The projects will be an opportunity to make a lasting difference to the people living in those communities. We will be building playgrounds for village schools in Africa, installing working toilets for shelters in India and creating lasting legacies. All we need is the money and the workforce to deliver those projects, which is where the corporate partners come in. 

It will all be pre-packaged, so for example, we’ll say ‘we need 30 people for three days in India to build something. The trip will include a day at leisure to visit the Taj Mahal and a gala dinner involving people from the projects, and it will cost £100k.’ 

We believe and hope that this can become part of an annual CSR programme within an organisation. We want them to get to the point of saying..”what are we doing next time and how many people do you need?” because every project that is completed means someone’s world has just got a whole lot better. 

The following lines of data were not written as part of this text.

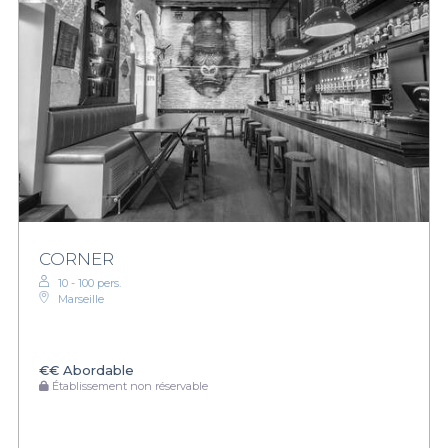
CORNER
10 - 100 pers.
Marseille
€€
Abordable
Établissement non réservable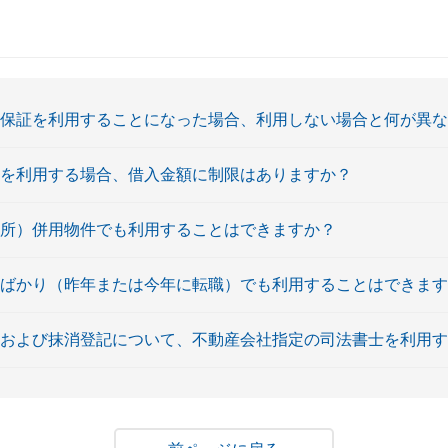
の保証を利用することになった場合、利用しない場合と何が異
ンを利用する場合、借入金額に制限はありますか？
務所）併用物件でも利用することはできますか？
たばかり（昨年または今年に転職）でも利用することはできま
定および抹消登記について、不動産会社指定の司法書士を利用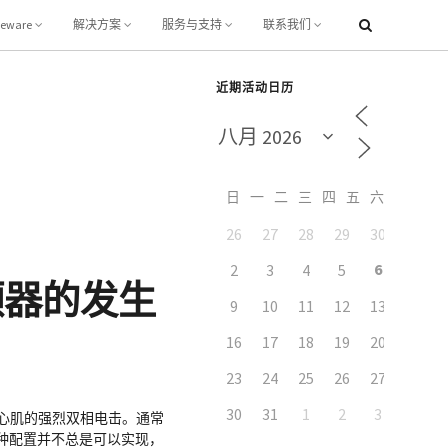
leware
解决方案
服务与支持
联系我们
近期活动日历
日
一
二
三
四
五
六
26
27
28
29
30
31
6
2
3
4
5
7
颤器的发生
9
10
11
12
13
14
16
17
18
19
20
21
23
24
25
26
27
28
30
31
1
2
3
4
室心肌的强烈双相电击。通常
种配置并不总是可以实现，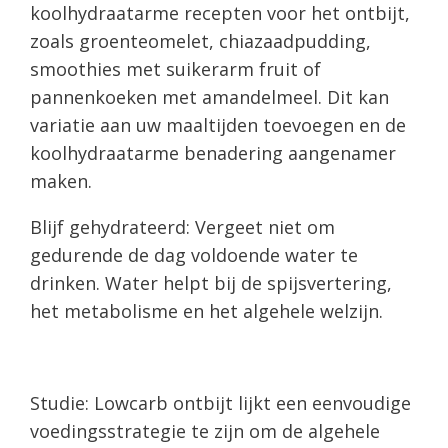
koolhydraatarme recepten voor het ontbijt,
zoals groenteomelet, chiazaadpudding,
smoothies met suikerarm fruit of
pannenkoeken met amandelmeel. Dit kan
variatie aan uw maaltijden toevoegen en de
koolhydraatarme benadering aangenamer
maken.
Blijf gehydrateerd: Vergeet niet om
gedurende de dag voldoende water te
drinken. Water helpt bij de spijsvertering,
het metabolisme en het algehele welzijn.
Studie: Lowcarb ontbijt lijkt een eenvoudige
voedingsstrategie te zijn om de algehele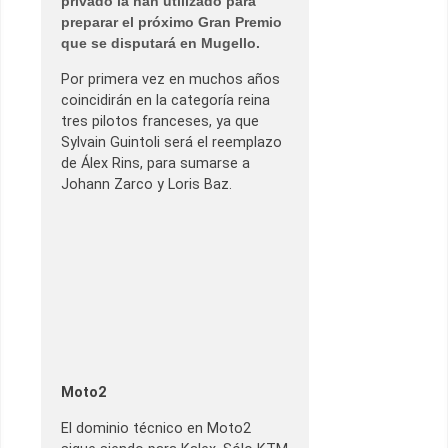
privado la han utilizado para
preparar el próximo Gran Premio
que se disputará en Mugello.
Por primera vez en muchos años
coincidirán en la categoría reina
tres pilotos franceses, ya que
Sylvain Guintoli será el reemplazo
de Álex Rins, para sumarse a
Johann Zarco y Loris Baz.
Moto2
El dominio técnico en Moto2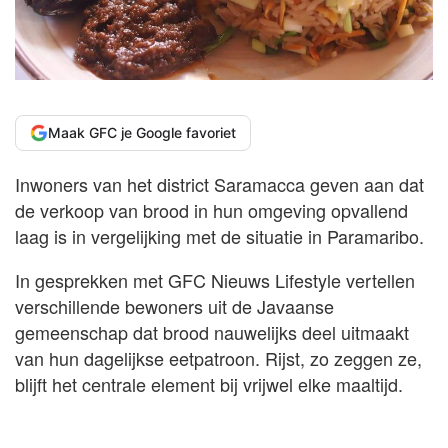
Maak GFC je Google favoriet
Inwoners van het district Saramacca geven aan dat
de verkoop van brood in hun omgeving opvallend
laag is in vergelijking met de situatie in Paramaribo.
In gesprekken met GFC Nieuws Lifestyle vertellen
verschillende bewoners uit de Javaanse
gemeenschap dat brood nauwelijks deel uitmaakt
van hun dagelijkse eetpatroon. Rijst, zo zeggen ze,
blijft het centrale element bij vrijwel elke maaltijd.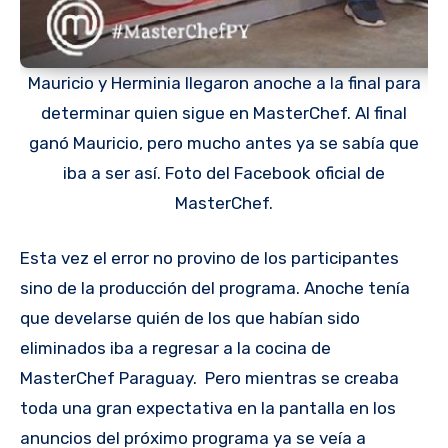
Mauricio y Herminia llegaron anoche a la final para
determinar quien sigue en MasterChef. Al final
ganó Mauricio, pero mucho antes ya se sabía que
iba a ser así. Foto del Facebook oficial de
MasterChef.
Esta vez el error no provino de los participantes
sino de la producción del programa. Anoche tenía
que develarse quién de los que habían sido
eliminados iba a regresar a la cocina de
MasterChef Paraguay. Pero mientras se creaba
toda una gran expectativa en la pantalla en los
anuncios del próximo programa ya se veía a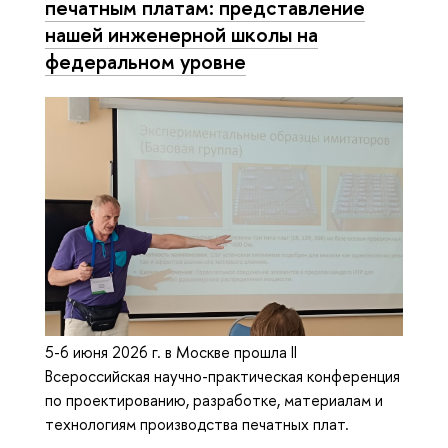
печатным платам: представление
нашей инженерной школы на
федеральном уровне
5-6 июня 2026 г. в Москве прошла II
Bсероссийская научно-практическая конференция
по проектированию, разработке, материалам и
технологиям производства печатных плат.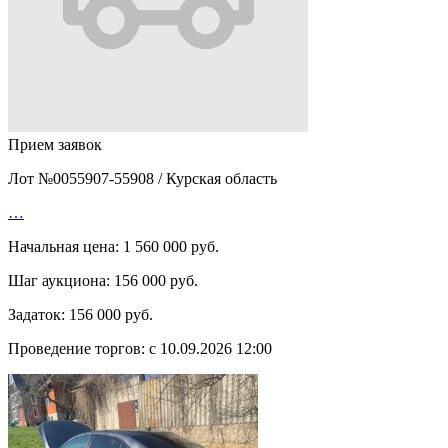
Прием заявок
Лот №0055907-55908
/
Курская область
…
Начальная цена:
1 560 000 руб.
Шаг аукциона:
156 000 руб.
Задаток:
156 000 руб.
Проведение торгов:
с 10.09.2026 12:00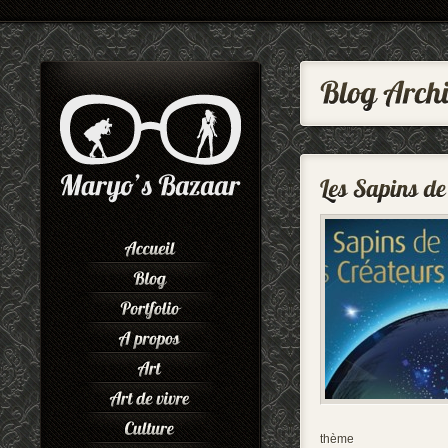
thème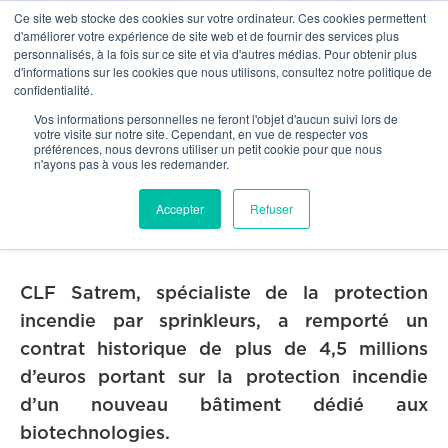
Ce site web stocke des cookies sur votre ordinateur. Ces cookies permettent
OUR NETWORK
d'améliorer votre expérience de site web et de fournir des services plus
personnalisés, à la fois sur ce site et via d'autres médias. Pour obtenir plus
d'informations sur les cookies que nous utilisons, consultez notre politique de
confidentialité.


Our news
Vos informations personnelles ne feront l'objet d'aucun suivi lors de
votre visite sur notre site. Cependant, en vue de respecter vos
préférences, nous devrons utiliser un petit cookie pour que nous
Important contrat dans les
n'ayons pas à vous les redemander.
biotechnologies
Accepter
Refuser
4/6/2018
CLF Satrem, spécialiste de la protection
incendie par sprinkleurs, a remporté un
contrat historique de plus de 4,5 millions
d’euros portant sur la protection incendie
d’un nouveau bâtiment dédié aux
biotechnologies.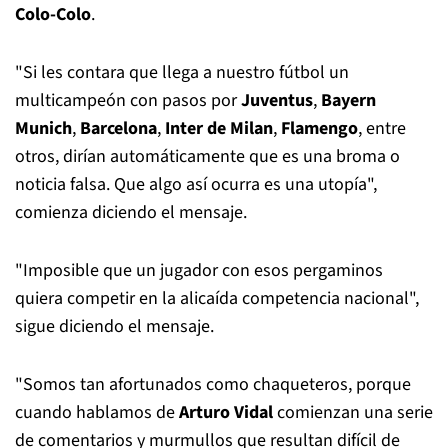
Colo-Colo
.
"Si les contara que llega a nuestro fútbol un
multicampeón con pasos por
Juventus
,
Bayern
Munich
,
Barcelona
,
Inter de Milan
,
Flamengo
, entre
otros, dirían automáticamente que es una broma o
noticia falsa. Que algo así ocurra es una utopía",
comienza diciendo el mensaje.
"Imposible que un jugador con esos pergaminos
quiera competir en la alicaída competencia nacional",
sigue diciendo el mensaje.
"Somos tan afortunados como chaqueteros, porque
cuando hablamos de
Arturo Vidal
comienzan una serie
de comentarios y murmullos que resultan difícil de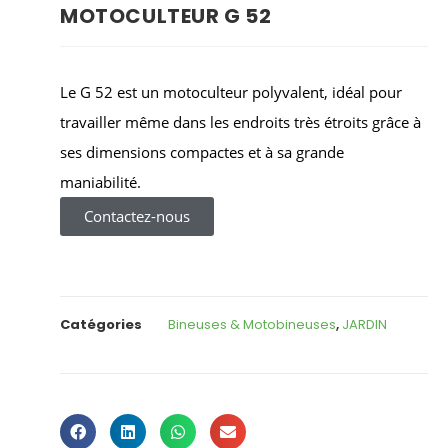
MOTOCULTEUR G 52
Le G 52 est un motoculteur polyvalent, idéal pour
travailler même dans les endroits très étroits grâce à
ses dimensions compactes et à sa grande
maniabilité.
Contactez-nous
Catégories
Bineuses & Motobineuses
,
JARDIN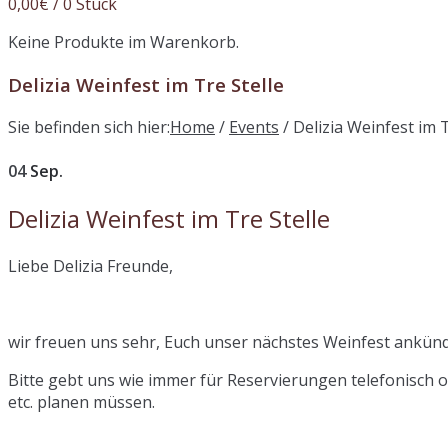
0,00
€
/ 0 Stück
Keine Produkte im Warenkorb.
Delizia Weinfest im Tre Stelle
Sie befinden sich hier:
Home
/
Events
/
Delizia Weinfest im T
04
Sep.
Delizia Weinfest im Tre Stelle
Liebe Delizia Freunde,
wir freuen uns sehr, Euch unser nächstes Weinfest ankünd
Bitte gebt uns wie immer für Reservierungen telefonisch o
etc. planen müssen.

We are looking for clients to become a partner and take ownership of the project. The Ulterior team will take care of everything else from booking flights and hotels to the ground programme and logistics. The team from Being will oversee the project and utilise local tradesmen, supplies and support. We will all work together with the host community to make a lasting legacy. 

Do you see this as fitting more under a corporate CSR programme than incentive travel?

Most definitely. This is about helping corporates meet their CSR targets through rewarding experiences that change lives for the better.

We’re not talking about charity. We want to take our clients to some of the most vibrant and exciting parts of the world, but we want to do it differently.

This isn’t ‘roughing it’ and it certainly isn’t your typical team building exercise. It’s about delivering meaningful change where meaningful change is so desperately needed. The crux of it is galvanising a corporate workforce to change people’s lives, and not just the lives of the host communities, but also the lives of those delivering the project.

It’s about flying home, emotionally charged, and saying “we did that”. We want groups to leave with pride and with the knowledge that they have made things better. 

What was the thinking behind commissioning the poem‘But We Can Do More” by Culain Wood? 

The Culain video is very powerful. We commissioned it because we wanted something a bit different to the standard copy and pictures. I wanted something that acted as a rallying call for people that want to help around the world, and I think we’ll get some real traction because it’s such a brilliant poem. 

I have to say, that Culain is quite extraordinary. We spoke initially for 30 minutes, and he went away do a “first draft” and this is what you see now. Not a word was changed as he just got the sentiment from the word “go” 

When do you expect the first live projects to take place?

I would like to get out to Africa and India by the end of this year to start getting the first projects in place, so we can officially announce them in early 2022. Realistically, I think we will be able to deliver them in mid-2023 and after that, the aim will be to have around 10 live projects a year that clients can get involved with.